Aim of the exercise:
Exact copy, no pictures: set down every entry below as written.
++++ Available data
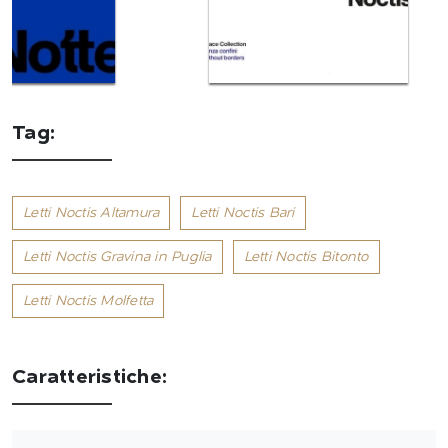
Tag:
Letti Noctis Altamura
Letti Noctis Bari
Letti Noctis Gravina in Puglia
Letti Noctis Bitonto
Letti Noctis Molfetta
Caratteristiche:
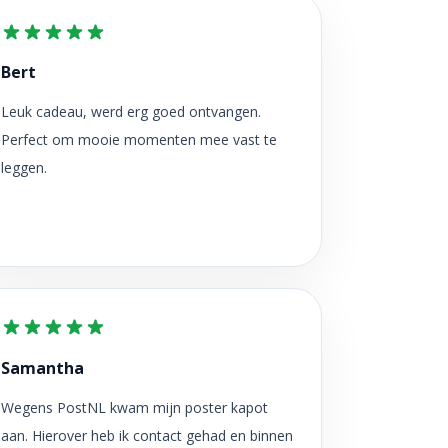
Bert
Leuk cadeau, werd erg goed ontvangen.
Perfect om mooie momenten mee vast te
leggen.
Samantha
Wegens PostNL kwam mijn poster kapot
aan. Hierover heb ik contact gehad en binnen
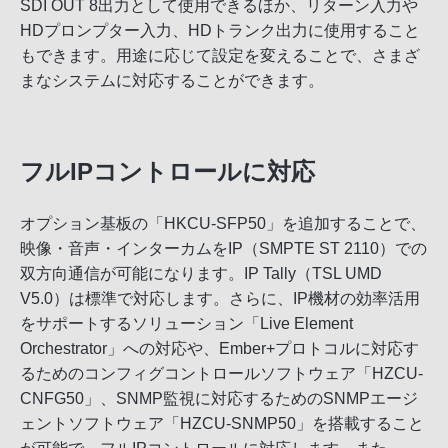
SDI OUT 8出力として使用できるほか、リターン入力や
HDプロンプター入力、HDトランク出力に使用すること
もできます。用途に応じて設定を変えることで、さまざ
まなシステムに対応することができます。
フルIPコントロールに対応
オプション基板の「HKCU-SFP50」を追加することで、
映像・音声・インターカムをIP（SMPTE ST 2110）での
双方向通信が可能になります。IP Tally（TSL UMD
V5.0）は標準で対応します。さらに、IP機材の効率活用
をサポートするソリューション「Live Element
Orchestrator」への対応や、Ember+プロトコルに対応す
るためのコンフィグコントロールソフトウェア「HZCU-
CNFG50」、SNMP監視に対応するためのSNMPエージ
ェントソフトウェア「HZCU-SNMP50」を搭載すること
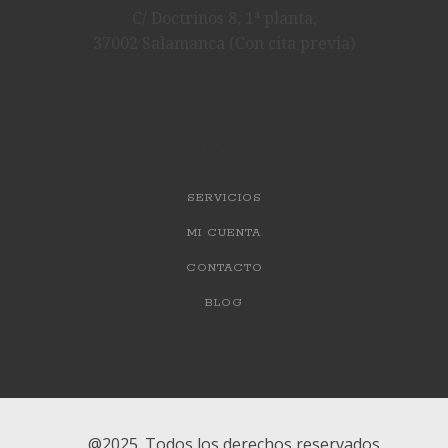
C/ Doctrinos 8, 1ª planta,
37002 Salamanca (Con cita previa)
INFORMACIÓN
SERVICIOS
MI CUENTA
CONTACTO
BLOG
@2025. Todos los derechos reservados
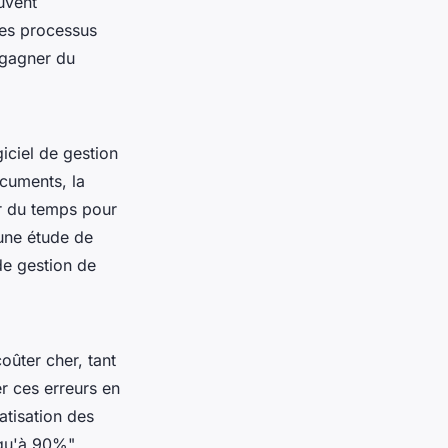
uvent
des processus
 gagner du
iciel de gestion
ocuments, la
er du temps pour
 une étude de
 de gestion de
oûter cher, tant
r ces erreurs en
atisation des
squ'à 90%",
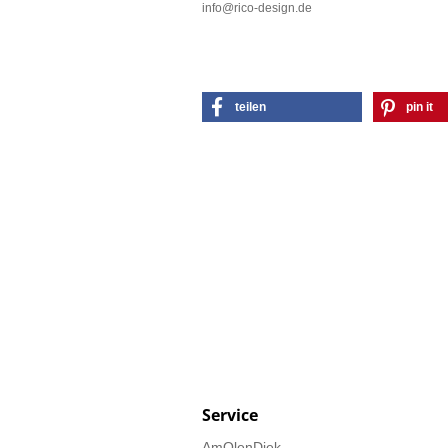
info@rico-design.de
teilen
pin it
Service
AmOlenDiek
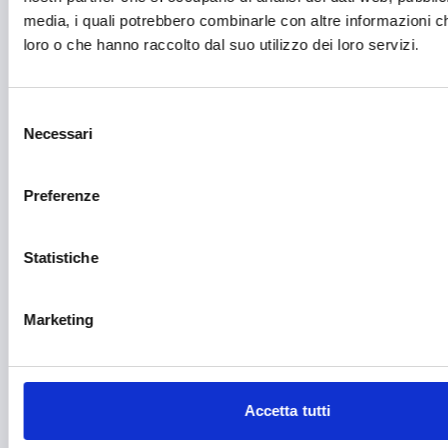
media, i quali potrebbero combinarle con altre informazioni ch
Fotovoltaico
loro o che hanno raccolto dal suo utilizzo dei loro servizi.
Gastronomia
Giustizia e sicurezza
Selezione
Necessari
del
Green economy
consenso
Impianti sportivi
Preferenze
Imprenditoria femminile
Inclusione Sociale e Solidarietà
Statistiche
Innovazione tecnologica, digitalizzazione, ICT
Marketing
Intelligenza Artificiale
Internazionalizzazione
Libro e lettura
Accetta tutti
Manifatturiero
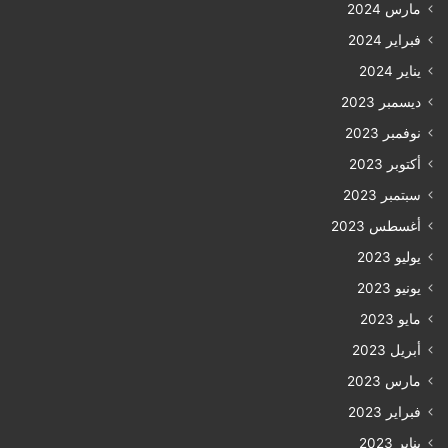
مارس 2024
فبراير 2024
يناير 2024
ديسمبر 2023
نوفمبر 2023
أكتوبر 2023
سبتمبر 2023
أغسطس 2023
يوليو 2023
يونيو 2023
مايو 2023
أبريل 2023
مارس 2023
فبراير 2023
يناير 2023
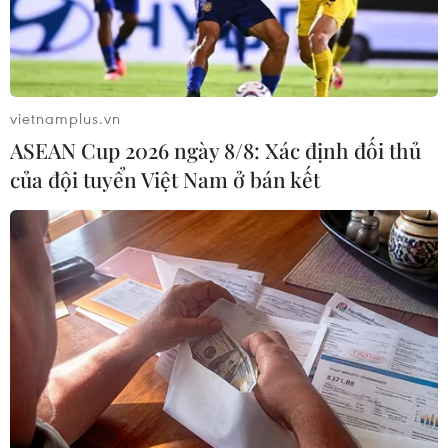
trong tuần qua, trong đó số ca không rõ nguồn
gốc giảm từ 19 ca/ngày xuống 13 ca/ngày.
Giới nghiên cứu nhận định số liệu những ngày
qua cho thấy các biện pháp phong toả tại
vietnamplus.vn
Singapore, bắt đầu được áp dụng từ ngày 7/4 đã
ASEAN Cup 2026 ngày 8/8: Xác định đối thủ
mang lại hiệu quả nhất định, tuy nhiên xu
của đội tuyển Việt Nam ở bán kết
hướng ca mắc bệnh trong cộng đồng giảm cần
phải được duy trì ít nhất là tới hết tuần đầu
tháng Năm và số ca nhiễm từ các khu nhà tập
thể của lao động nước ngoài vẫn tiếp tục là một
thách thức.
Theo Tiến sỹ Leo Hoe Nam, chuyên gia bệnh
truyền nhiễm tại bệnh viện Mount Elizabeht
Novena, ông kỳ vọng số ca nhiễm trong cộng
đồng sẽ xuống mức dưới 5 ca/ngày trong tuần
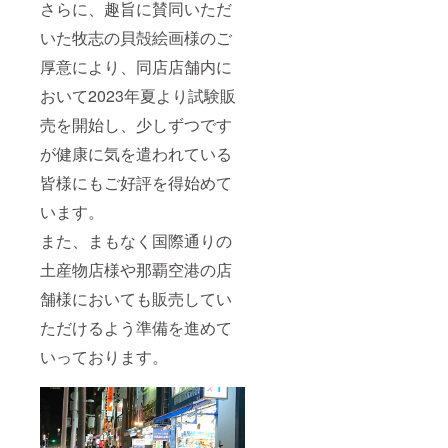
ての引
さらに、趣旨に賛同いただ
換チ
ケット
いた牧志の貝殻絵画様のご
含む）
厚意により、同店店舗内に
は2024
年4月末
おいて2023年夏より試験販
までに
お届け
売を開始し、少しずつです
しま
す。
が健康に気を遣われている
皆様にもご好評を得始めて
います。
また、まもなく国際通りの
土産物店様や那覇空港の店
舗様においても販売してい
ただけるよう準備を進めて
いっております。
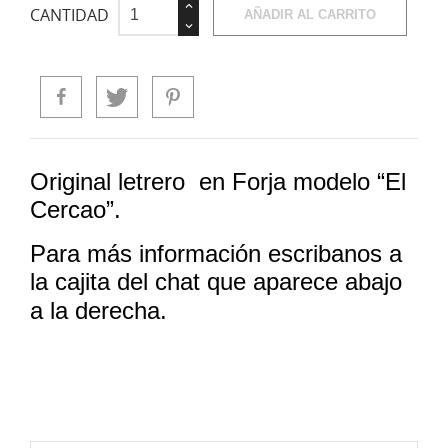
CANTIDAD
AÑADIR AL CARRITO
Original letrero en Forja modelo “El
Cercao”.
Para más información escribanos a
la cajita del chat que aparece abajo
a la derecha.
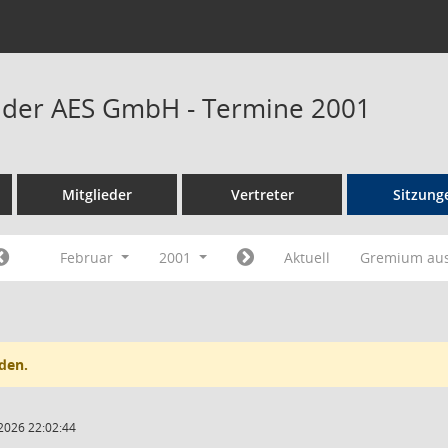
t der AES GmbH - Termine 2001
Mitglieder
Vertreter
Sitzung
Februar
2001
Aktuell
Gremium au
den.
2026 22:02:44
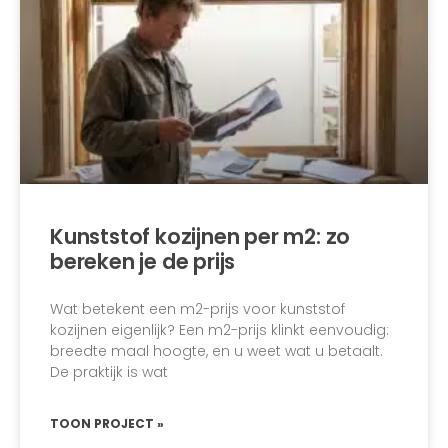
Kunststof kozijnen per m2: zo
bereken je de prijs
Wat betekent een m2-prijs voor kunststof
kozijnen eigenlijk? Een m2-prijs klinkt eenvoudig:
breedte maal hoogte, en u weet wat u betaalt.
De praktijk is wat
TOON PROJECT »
++++++++
Your response:
Tag:
Letti Noctis Altamura
Letti Noctis Bari
Letti Noctis Gravina in Puglia
Letti Noctis Bitonto
Letti Noctis Molfetta
Caratteristiche:
Bert
Leuk cadeau, werd erg goed ontvangen.
Perfect om mooie momenten mee vast te
leggen.
Samantha
Wegens PostNL kwam mijn poster kapot
aan. Hierover heb ik contact gehad en binnen
SDI OUT 8出力として使用できるほか、リターン入力や
HDプロンプター入力、HDトランク出力に使用すること
もできます。用途に応じて設定を変えることで、さまざ
まなシステムに対応することができます。
フルIPコントロールに対応
オプション基板の「HKCU-SFP50」を追加することで、
映像・音声・インターカムをIP（SMPTE ST 2110）での
双方向通信が可能になります。IP Tally（TSL UMD
V5.0）は標準で対応します。さらに、IP機材の効率活用
をサポートするソリューション「Live Element
Orchestrator」への対応や、Ember+プロトコルに対応す
るためのコンフィグコントロールソフトウェア「HZCU-
CNFG50」、SNMP監視に対応するためのSNMPエージ
ェントソフトウェア「HZCU-SNMP50」を搭載すること
C/ Doctrinos 8, 1ª planta,
37002 Salamanca (Con cita previa)
INFORMACIÓN
SERVICIOS
MI CUENTA
CONTACTO
BLOG
@2025. Todos los derechos reservados
uvent
des processus
 gagner du
iciel de gestion
ocuments, la
er du temps pour
 une étude de
 de gestion de
oûter cher, tant
r ces erreurs en
atisation des
squ'à 90%",
info@rico-design.de
teilen
pin it
Service
AmOlenDiek
media, i quali potrebbero combinarle con altre informazioni ch
Fotovoltaico
loro o che hanno raccolto dal suo utilizzo dei loro servizi.
Gastronomia
Giustizia e sicurezza
Selezione
Necessari
del
Green economy
consenso
Impianti sportivi
Preferenze
Imprenditoria femminile
Inclusione Sociale e Solidarietà
Statistiche
Innovazione tecnologica, digitalizzazione, ICT
Marketing
Intelligenza Artificiale
Internazionalizzazione
Libro e lettura
Accetta tutti
Manifatturiero
مارس 2024
فبراير 2024
يناير 2024
ديسمبر 2023
نوفمبر 2023
أكتوبر 2023
سبتمبر 2023
أغسطس 2023
يوليو 2023
يونيو 2023
مايو 2023
أبريل 2023
مارس 2023
فبراير 2023
يناير 2023
trong tuần qua, trong đó số ca không rõ nguồn
gốc giảm từ 19 ca/ngày xuống 13 ca/ngày.
Giới nghiên cứu nhận định số liệu những ngày
qua cho thấy các biện pháp phong toả tại
vietnamplus.vn
Singapore, bắt đầu được áp dụng từ ngày 7/4 đã
ASEAN Cup 2026 ngày 8/8: Xác định đối thủ
mang lại hiệu quả nhất định, tuy nhiên xu
của đội tuyển Việt Nam ở bán kết
hướng ca mắc bệnh trong cộng đồng giảm cần
phải được duy trì ít nhất là tới hết tuần đầu
tháng Năm và số ca nhiễm từ các khu nhà tập
thể của lao động nước ngoài vẫn tiếp tục là một
thách thức.
Theo Tiến sỹ Leo Hoe Nam, chuyên gia bệnh
truyền nhiễm tại bệnh viện Mount Elizabeht
Novena, ông kỳ vọng số ca nhiễm trong cộng
đồng sẽ xuống mức dưới 5 ca/ngày trong tuần
ての引
さらに、趣旨に賛同いただ
換チ
ケット
いた牧志の貝殻絵画様のご
含む）
厚意により、同店店舗内に
は2024
年4月末
おいて2023年夏より試験販
までに
お届け
売を開始し、少しずつです
しま
す。
が健康に気を遣われている
皆様にもご好評を得始めて
います。
また、まもなく国際通りの
土産物店様や那覇空港の店
舗様においても販売してい
ただけるよう準備を進めて
いっております。
CANTIDAD
AÑADIR AL CARRITO
Original letrero en Forja modelo “El
Cercao”.
Para más información escribanos a
la cajita del chat que aparece abajo
a la derecha.
t der AES GmbH - Termine 2001
Mitglieder
Vertreter
Sitzung
Februar
2001
Aktuell
Gremium au
den.
2026 22:02:44
Kunststof kozijnen per m2: zo
bereken je de prijs
Wat betekent een m2-prijs voor kunststof
kozijnen eigenlijk? Een m2-prijs klinkt eenvoudig:
breedte maal hoogte, en u weet wat u betaalt.
De praktijk is wat
TOON PROJECT »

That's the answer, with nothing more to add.